On a wider scale, too, fintech is now being forced to react to some of the changes it has prompted in the industry it initially sought to disrupt.

Decaying Orbits

Taken as a whole, while fintech continues to exert its influence on the minds of technologists, VC investors, and indeed regulators—in a recent proposal to expand the powers of market watchdogs, the European Commission included an odd provision stating that regulators must “consider fintech” in all of their rulemaking activities—it’s clear that some of the wind has left the nascent industry’s sails.
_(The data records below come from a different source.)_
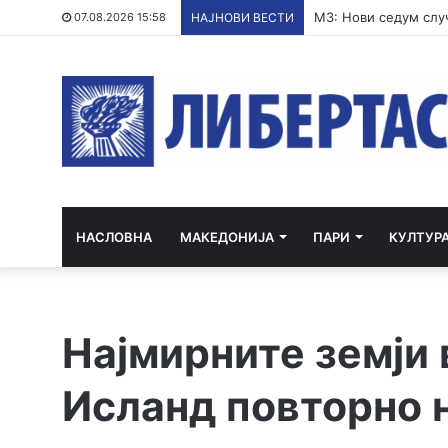
Полската опозиција 
07.08.2026 15:58
НАЈНОВИ ВЕСТИ
НАСЛОВНА
МАКЕДОНИЈА
ПАРИ
КУЛТУР
Најмирните земји 
Исланд повторно 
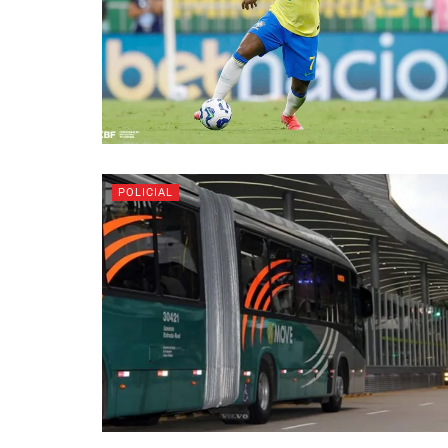
POLICIAL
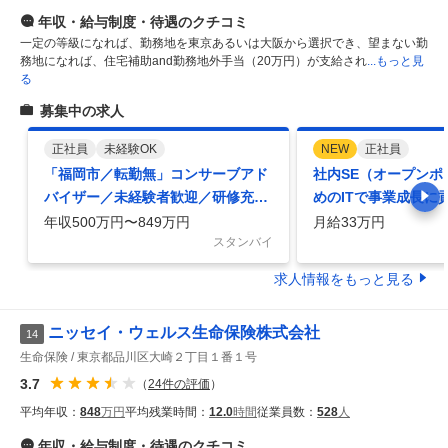
年収・給与制度・待遇
のクチコミ
一定の等級になれば、勤務地を東京あるいは大阪から選択でき、望まない勤
務地になれば、住宅補助and勤務地外手当（20万円）が支給され
...もっと見
る
募集中の求人
正社員
未経験OK
NEW
正社員
「福岡市／転勤無」コンサーブアド
社内SE（オープンポ
バイザー／未経験者歓迎／研修充実
めのITで事業成長に
／固定給／完全週休2日／年休120日
事制度あり
年収500万円〜849万円
月給33万円
スタンバイ
求人情報をもっと見る
ニッセイ・ウェルス生命保険株式会社
14
生命保険
東京都品川区大崎２丁目１番１号
3.7
（
24
件の評価
）
平均年収：
848
万円
平均残業時間：
12.0
時間
従業員数：
528
人
年収・給与制度・待遇
のクチコミ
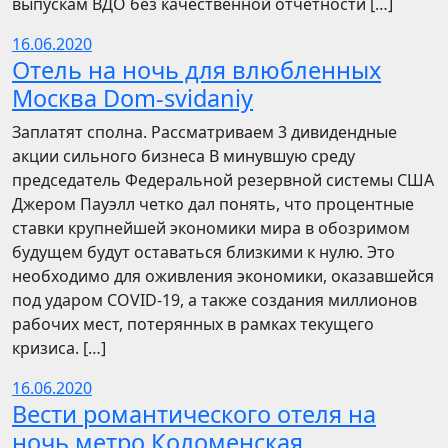
выпускам ВДО без качественной отчетности […]
16.06.2020
Отель на ночь для влюбленных
Москва Dom-svidaniy
Заплатят сполна. Рассматриваем 3 дивидендные
акции сильного бизнеса В минувшую среду
председатель Федеральной резервной системы США
Джером Пауэлл четко дал понять, что процентные
ставки крупнейшей экономики мира в обозримом
будущем будут оставаться близкими к нулю. Это
необходимо для оживления экономики, оказавшейся
под ударом COVID-19, а также создания миллионов
рабочих мест, потерянных в рамках текущего
кризиса. […]
16.06.2020
Вести романтического отеля на
ночь метро Коломенская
This may not necessarily be a bad thing for the industry as a whole—a number of acquisitions this year have seen innovative fintech firms snapped up by incumbents, which has validated their approach, the most noteworthy of which were Nasdaq’s purchase of Sybenetix in July, and Trading Technologies’ acquisition of Neurensic in October.

However, on a macro scale, this could be unwelcome news for countries such as the UK, which was an early backer of fintech and has seen interest wane since its vote to leave the European Union in 2016. The departure of major banks from London for Frankfurt, coupled with a declining fintech sector that employs 60,000 people and contributes £6.6 billion to the economy, but saw a 34 percent decrease on capital inflows during 2016, according to figures from trade body Innovate Finance, could be bad news for the country’s financial sector.

Some redrawing of this optimism was, perhaps, inevitable. There has been a general failure of fintech to recognize the key factors that have been driving change in financial markets, not all of which are attributable to legacy technology or an inability to adapt quickly. Regulation, consumer behavior and the natural evolution of financial products have all factored in to how banks have begun to change their practices and their offerings, and that can’t always be solved with something new. “The structure of the financial services market is changing, irrespective of the fintech phenomenon, driven by economics, customer needs and regulatory responses to market failure,” said Julian Skan, senior managing director, and Eve Ryan, banking research lead at Accenture, in a May 2017 research note titled, Fintech—Did Someone Cancel the Revolution? While fintech has a part to play in this future and in making the current system into a “better version of itself,” the researchers concluded, it won’t replace the existing system on its own.

What this does do, however, is provide a salutary lesson for future startups to perhaps consider—if you can’t beat ’em, join ’em.